What does it mean to be Jesus’ friend? Is every believer a friend to Jesus? Is Jesus’ idea of friendship the same as the modern one?
The answers to these questions might surprise you. They might even shock you.
We find the answers in something Jesus said to the eleven apostles (Judas had left at this point):
“You are My friends if you do what I command you. No longer do I call you slaves, for the slave does not know what his master is doing; but I have called you friends, for all things that I have heard from My Father I have made known to you” (John 15:14-15).
In this passage, we learn five important truths about friendship with Jesus.
First, friendship with Jesus is conditional. “You are My friends if…” Friendship is not automatic. It doesn’t come as a free gift. You need to do something to be Jesus’ friend.
Second, friendship with Jesus depends on obeying His commands. Friendship is earned. You have to do what Jesus says to be His friend. Do you usually think of your friends as people who obey whatever you command? Probably not! That should give you a clue that Jesus is not talking about the modern concept of friendship.
Third, friendship with Jesus still means He is our Master. “No longer do I call you slaves, for the slave does not know what his master is doing.” Unlike slaves, we know what our Master is doing. In other words, He is still our Master. Friendship does not change that. We are not “pals” with Jesus. It is a hierarchical relationship.
Fourth, friendship with Jesus means having intimate knowledge of His plans. Jesus tells His friends what the Father has told Him: “for all things that I have heard from My Father I have made known to you.” The difference between being a slave and being a friend comes down to a difference in knowledge. Jesus’ friends know His mind.

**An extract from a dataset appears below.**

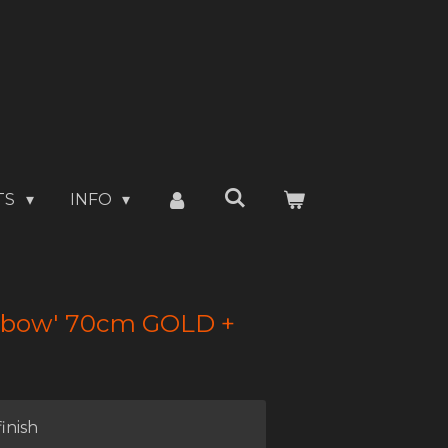
TS
INFO
inbow' 70cm GOLD +
inish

Fifth, this friendship is mission-oriented. Being friends with Jesus is not about spending leisure time with Him. It’s about being in a position to carry out Jesus’ plans with the benefit of inside information. It means achieving greater intimacy with Him through service to Him. This friendship is costly.
We know that whoever believes in Jesus’ name becomes an adopted child of God (John 1:12). But I’ve heard it said that one loyal friend is worth ten thousand relatives. What are you to Jesus—a mere relative, or more than that, a loyal friend?